Agile is chaotic. Agile is suitable for everything. Agile won’t require you to change much outside the development team. Agile automatically makes things better.
None of the above are true, but all of them are either said, implied, or acted-as-though-true somewhere. As with any hype cycle (and in IT we get them all the time) it is important to focus back on what is going on, where the issues are and how to get the best outcomes.
Agile has in some ways been a pretty elite domain. Experienced agile participants have been working through the rapid evolution of an exciting way of doing things that can be totally transformative.
It could be argued that the true test of agile is not whether elite teams fully empowered can make it work, but whether it can deliver in the worlds of more constrained resources. As it comes out of the hothouse and is being applied to organisations ‘down the road’ it will be a testing time. The reputation of agile is at stake, and if it is as good as the hype suggests even in part then that reputation is important.
Myth 1: Agile is chaotic
One thing that can either prevent agile getting beyond senior management, or doom a project to failure, is a lack of understanding of the rigour of agile. Agile methods require disciplined attention to planning and change control, and won’t succeed without it. Because it is incremental and iterative by design, the planning and change control is simple (which is a good thing) rather than simplistic (which isn’t).

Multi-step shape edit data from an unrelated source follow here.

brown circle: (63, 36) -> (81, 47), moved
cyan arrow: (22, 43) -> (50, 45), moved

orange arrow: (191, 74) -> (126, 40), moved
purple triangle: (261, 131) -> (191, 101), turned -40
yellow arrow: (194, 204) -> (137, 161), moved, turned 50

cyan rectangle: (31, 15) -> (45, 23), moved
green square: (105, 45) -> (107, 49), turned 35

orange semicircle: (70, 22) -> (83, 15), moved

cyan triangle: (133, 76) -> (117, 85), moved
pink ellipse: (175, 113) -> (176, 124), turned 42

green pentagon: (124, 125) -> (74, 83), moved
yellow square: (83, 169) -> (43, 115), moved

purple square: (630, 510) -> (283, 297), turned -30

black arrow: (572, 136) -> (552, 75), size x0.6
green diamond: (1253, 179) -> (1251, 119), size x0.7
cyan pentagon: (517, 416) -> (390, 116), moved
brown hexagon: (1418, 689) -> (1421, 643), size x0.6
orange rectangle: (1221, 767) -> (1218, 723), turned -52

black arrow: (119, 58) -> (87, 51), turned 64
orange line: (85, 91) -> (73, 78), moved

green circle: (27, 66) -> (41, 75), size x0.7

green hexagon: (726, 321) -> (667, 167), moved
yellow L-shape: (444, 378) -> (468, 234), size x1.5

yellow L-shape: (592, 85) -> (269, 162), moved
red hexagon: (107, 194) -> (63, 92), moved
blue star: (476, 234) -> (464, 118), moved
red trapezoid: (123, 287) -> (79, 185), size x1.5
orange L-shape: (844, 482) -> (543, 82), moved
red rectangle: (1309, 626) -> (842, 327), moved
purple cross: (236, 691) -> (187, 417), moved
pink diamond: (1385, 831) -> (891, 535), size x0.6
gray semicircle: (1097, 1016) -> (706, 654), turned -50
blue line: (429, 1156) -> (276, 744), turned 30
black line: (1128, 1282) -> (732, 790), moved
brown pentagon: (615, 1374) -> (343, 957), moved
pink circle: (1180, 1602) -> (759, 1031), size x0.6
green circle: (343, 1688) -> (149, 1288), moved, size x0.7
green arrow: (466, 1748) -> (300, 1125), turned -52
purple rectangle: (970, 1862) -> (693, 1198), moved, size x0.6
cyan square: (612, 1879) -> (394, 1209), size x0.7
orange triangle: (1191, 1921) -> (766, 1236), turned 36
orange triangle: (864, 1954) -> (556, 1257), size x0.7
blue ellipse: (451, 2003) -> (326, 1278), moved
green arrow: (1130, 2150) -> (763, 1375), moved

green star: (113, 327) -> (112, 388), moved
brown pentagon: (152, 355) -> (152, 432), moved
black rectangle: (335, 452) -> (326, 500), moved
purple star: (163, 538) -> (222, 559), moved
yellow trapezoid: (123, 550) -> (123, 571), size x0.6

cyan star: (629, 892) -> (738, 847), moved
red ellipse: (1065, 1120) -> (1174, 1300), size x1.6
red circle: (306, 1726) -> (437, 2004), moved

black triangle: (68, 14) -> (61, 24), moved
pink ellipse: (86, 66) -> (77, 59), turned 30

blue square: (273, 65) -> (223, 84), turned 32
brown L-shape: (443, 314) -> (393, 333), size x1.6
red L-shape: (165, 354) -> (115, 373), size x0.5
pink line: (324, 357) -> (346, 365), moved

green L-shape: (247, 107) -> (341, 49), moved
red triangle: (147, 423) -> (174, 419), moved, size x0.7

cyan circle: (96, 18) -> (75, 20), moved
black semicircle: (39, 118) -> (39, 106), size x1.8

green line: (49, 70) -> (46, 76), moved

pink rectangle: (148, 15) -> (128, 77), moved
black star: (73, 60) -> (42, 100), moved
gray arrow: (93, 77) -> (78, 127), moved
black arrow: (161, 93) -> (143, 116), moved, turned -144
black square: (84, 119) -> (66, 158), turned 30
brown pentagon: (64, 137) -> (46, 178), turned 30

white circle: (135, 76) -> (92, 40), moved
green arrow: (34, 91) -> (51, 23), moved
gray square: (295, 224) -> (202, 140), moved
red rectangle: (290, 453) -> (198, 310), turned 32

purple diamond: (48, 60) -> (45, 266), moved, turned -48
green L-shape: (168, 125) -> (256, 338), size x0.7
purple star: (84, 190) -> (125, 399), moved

Anyone who has worked on a mediocre waterfall-style project is fully aware that from the outside a project can look calm with a clear status board while on the inside it is chaos. Agile projects can, to the uninitiated, look like chaos.
Closer inspection should reveal a tight process and controls, well-defined roles that a) people stick to and b) mean what they say (e.g. if product owner means product scapegoat you’ve got problems right up front). Agile projects should be rigorous, but based on very simple principles and approaches rather than a complex well-documented nightmare.
Myth 2: Agile is suitable for everything
This is a live debate. Avoiding the front line of this debate, it is fair to say that some types of environments clearly benefit from agile methods, and others already work well with traditional delivery methods.
Where user experience is paramount, where you’re implementing based on concepts and people interactions, effectively where requirements are either evolving or vague, agile methods can work extremely well. That didn’t do it quite right? Iterate! Typically on infrastructure projects where the technology details are paramount and simple, where the requirements are clear and deterministic (must meet XYZ protocol and connect to ABC) it is not clear that agile methods offer the same level of advantage. This is, as mentioned, open to a lot of debate.
Irrespective, the first taste of agile for an organisation should ideally be where the advantage is clear, significant and obvious to the whole organisation once delivered. Agile is not a pill to take that will make everything ok.
Myth 3: Agile won’t require you to change much outside the development team
If you hear the phrase ‘Our IT team are going agile’ then that probably means ‘Our IT team are going into business for themselves’ or ‘We are about to do significant corporate self-harm’. Perhaps that is a matter of context, but the point is that agile teams must involve the relevant people.
If it is a project for the marketing team, then the marketing team are part of the agile team; if they are the passive recipients of the output then either the project will go very badly, it isn’t really a project for the marketing team, or the people who think they are the marketing team aren’t. Or all of the above.
Because agile methods require very close collaboration with their customers and stakeholders, they are inherently multidisciplinary. Decisions are taken within the team or it isn’t an agile project. Therefore adoption of these methods needs to extend to the limits of what the project involves; it is incredibly important that all the relevant bits of the organisation are aware of the way agile projects work, the terminology and the crunch-points. Yes, that does mean that your finance and marketing team may need to understand what ‘scrum’ and ‘sprint’ mean or they won’t be able to interact successfully with it.
Myth 4: Agile automatically makes things better
Agile is very exciting and can be fantastic, but it is not magic pixie dust. Summing up all the other myths, you can do it poorly without rigour, you can apply it to the wrong things and you can fail to understand how the whole organisation needs to adapt. It will not work unless leaders and managers understand how to delegate to, support and hold to account an agile team.
It will not work unless the right skills, capabilities and responsible owners are directly involved. It will not work unless the necessary expectations, terminology and culture extends far beyond the IT team. It will not work unless people understand why Agile works the way it does.
This is a challenge to IT leaders and those in organisations who can see the benefits of agile and want to push them in; you need to do the hard job of getting buy-in or you’ll blow it. This is a challenge to leaders to make sure they create an environment where agile teams can succeed not only in their mission statement but in their day-to-day decisions and how they support teams as they learn and overcome barriers.
It is a challenge to anyone working in an environment going agile to re-invent yourselves as collaborators, into people who are open and confident about small failures to avoid bigger ones. It is a challenge to everyone to take seriously the agile manifesto and the specific methodologies such as scrum and kanban and do agile properly and rigorously to a great outcome.
So to sum up, agile can make some things a lot better if you do it right. So do it right.